Phase II Amount
$1,414,479
CCRi will enhance the utility of large-scale, geographically separated, semantic datasets by developing distributed capabilities for level 1 (entity resolution) and level 2 (inference) data fusion. CCRi will extend the model training server developed in Phase I, as well as the advanced techniques for concept extraction and visualization of large-scale semantic datasets developed during a parallel effort, to support streaming data, Map/Reduce model training, and integration with enriched data providers, as well as simplified model training.
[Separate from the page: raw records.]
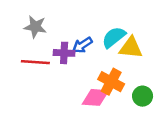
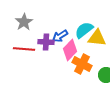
gray star: (35, 27) -> (24, 22), turned 30
pink diamond: (95, 97) -> (70, 50), moved, turned -50

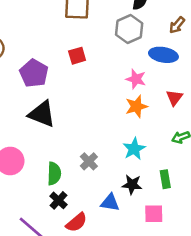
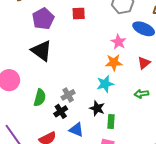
cyan star: (134, 149) -> (105, 84), moved
green rectangle: (165, 179) -> (111, 121), moved
black star: (132, 185) -> (97, 108), moved
black cross: (58, 200) -> (61, 111), moved

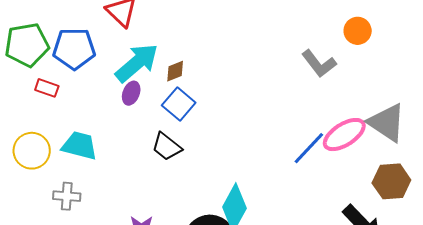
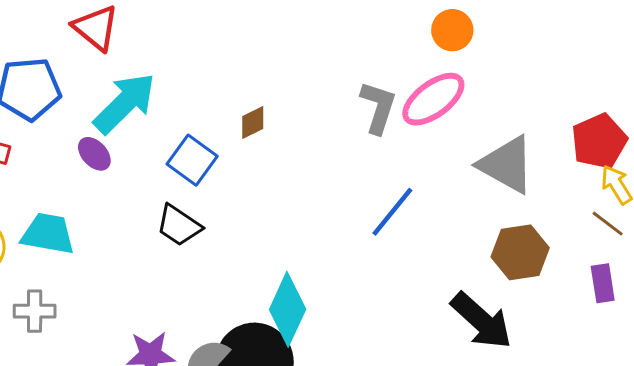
gray L-shape: (319, 64) -> (378, 107), moved, turned -120
brown diamond: (175, 71) -> (253, 123), moved
purple ellipse: (131, 93) -> (94, 154), moved, turned -60
pink ellipse: (344, 135) -> (433, 99), moved

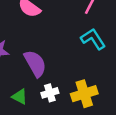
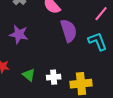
purple semicircle: (35, 63) -> (69, 31), moved

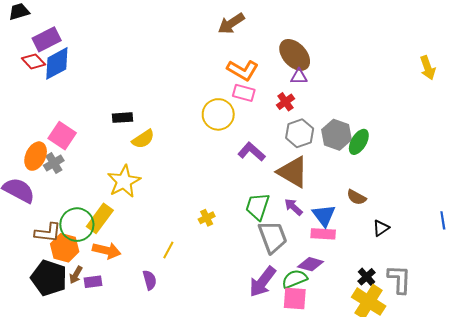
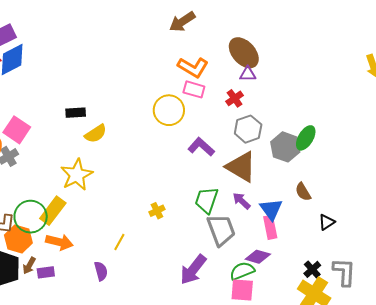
gray hexagon: (337, 135) -> (285, 147), moved
brown semicircle: (356, 197) -> (303, 192), turned 30
pink rectangle: (323, 234) -> (270, 227), turned 75
purple arrow: (263, 282) -> (193, 270), moved

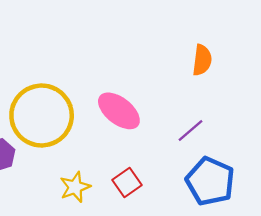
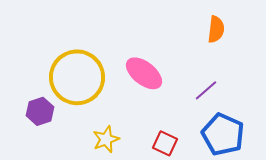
red square: (127, 182) -> (165, 143), moved, turned -30

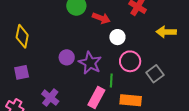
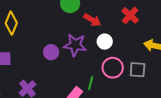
purple star: (90, 63) -> (75, 45), moved, turned -30
gray square: (155, 74) -> (138, 70), moved, turned 30

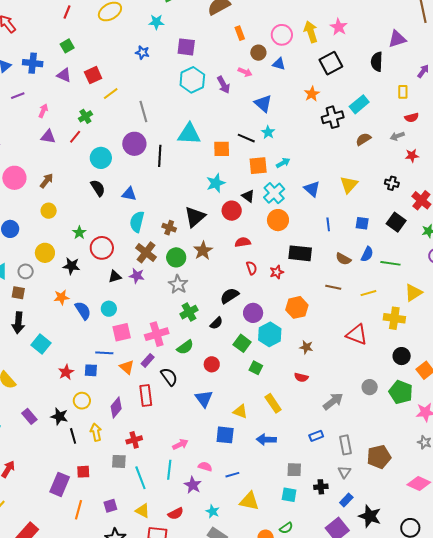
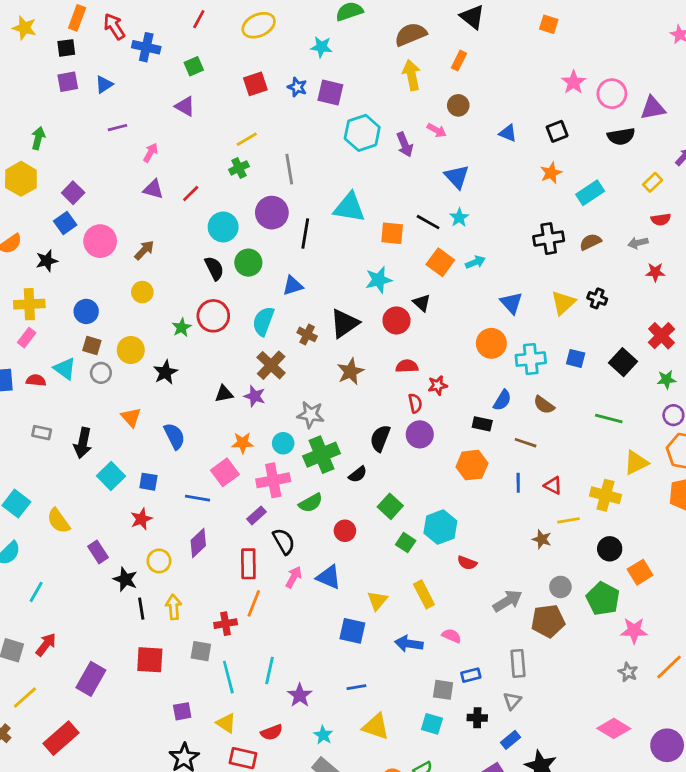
yellow arrow: (311, 32) -> (412, 75), moved
orange rectangle: (240, 33) -> (459, 61), moved, turned 40
pink circle: (282, 35) -> (612, 94), moved
purple square: (186, 47) -> (330, 93), moved
black semicircle: (377, 62) -> (621, 136), turned -108
blue cross: (33, 63) -> (146, 47), moved
black square: (331, 63) -> (557, 131), size x0.7
blue triangle: (279, 64) -> (508, 133), moved
red square: (93, 75) -> (255, 84), moved
yellow rectangle: (403, 92) -> (653, 182), turned 40
orange star: (312, 94) -> (551, 173), moved
green cross: (85, 116) -> (239, 168), moved
black cross: (333, 117) -> (549, 239), moved
orange square: (258, 166) -> (440, 262), turned 36
black cross: (392, 183) -> (597, 298), moved
cyan cross: (274, 193) -> (531, 359), moved, turned 30
blue triangle: (129, 194) -> (293, 286), moved, turned -35
orange circle: (278, 220) -> (491, 343), moved
blue line: (328, 224) -> (518, 483), moved
red circle: (102, 248) -> (213, 316), moved
black rectangle: (300, 253) -> (482, 424), moved, size x0.6
blue semicircle: (367, 254) -> (502, 400), moved
green circle: (176, 257) -> (248, 263), moved
black star: (71, 266) -> (165, 372), turned 30
red star: (277, 272) -> (438, 385), moved
gray star: (178, 284) -> (311, 415), turned -30
brown square: (18, 293) -> (92, 346), moved
yellow line: (368, 293) -> (568, 520), moved
black semicircle: (229, 296) -> (380, 438), turned -42
orange star: (61, 297) -> (243, 443), moved
cyan circle: (109, 309) -> (283, 443), moved
green cross: (189, 312) -> (321, 455), size x1.4
purple circle: (253, 313) -> (420, 434), moved
pink square: (122, 332) -> (225, 472), turned -30
cyan hexagon: (270, 334) -> (440, 527), moved
red triangle: (357, 334) -> (553, 485), moved, size x0.6
brown star: (306, 347) -> (542, 539), moved
orange triangle: (127, 367) -> (131, 417), moved
blue square: (91, 370) -> (148, 482), moved
blue triangle: (204, 399) -> (329, 577), turned -36
purple diamond: (116, 408) -> (198, 543), moved
yellow triangle: (240, 411) -> (377, 601), turned 42
purple rectangle: (29, 416) -> (98, 552), moved
blue rectangle: (316, 436) -> (471, 675), moved
pink arrow: (180, 444) -> (294, 577), moved, turned -42
brown pentagon: (379, 457) -> (548, 621), moved
pink semicircle: (205, 467) -> (452, 636), moved
red square: (83, 472) -> (150, 660), size x1.5
purple rectangle: (60, 484) -> (91, 679), moved
orange line: (78, 510) -> (254, 603), moved

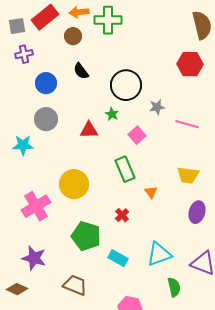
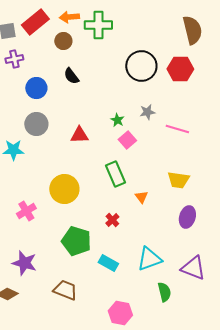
black circle: (126, 85) -> (141, 66), moved
green star: (112, 114) -> (117, 120), moved
pink cross: (36, 206) -> (26, 211), size x0.7

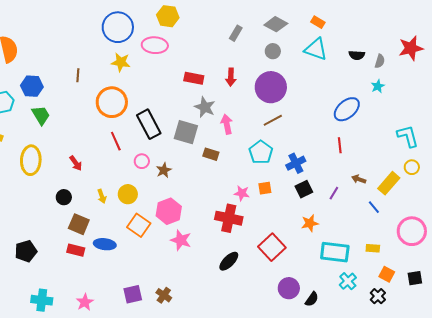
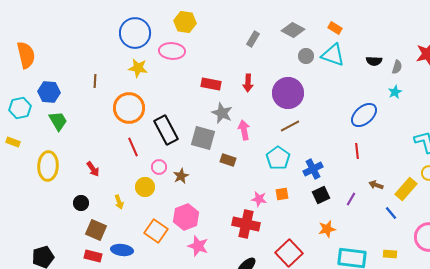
gray circle: (273, 51) -> (306, 56), moved
yellow circle: (128, 194) -> (145, 187), moved

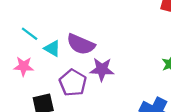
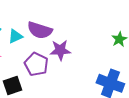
cyan triangle: (52, 48) -> (15, 36), turned -49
Models which incorporate temporal information will enable advanced predictive capabilities for relationships and concepts over time, which CCRi will investigate during Phase II. CCRi's primary focus in Phase II will be on the fusion of multiple models trained independently on distinct data sources, enabling model sharing without full data sharing, and fusion across clouds.
Benefit: The techniques investigated in Phase II, and the software which implements them, will enable insights obtained from automated analysis on isolated datasets to be combined across datasets. Level 1 (entity resolution) and Level 2 (inference) data fusion on large-scale semantic datasets, combined with advanced concept extraction and visualization, will enable operators to quickly obtain both broad and specific understanding of large relational datasets, as well as the ability to apply advanced predictive capabilities on this data.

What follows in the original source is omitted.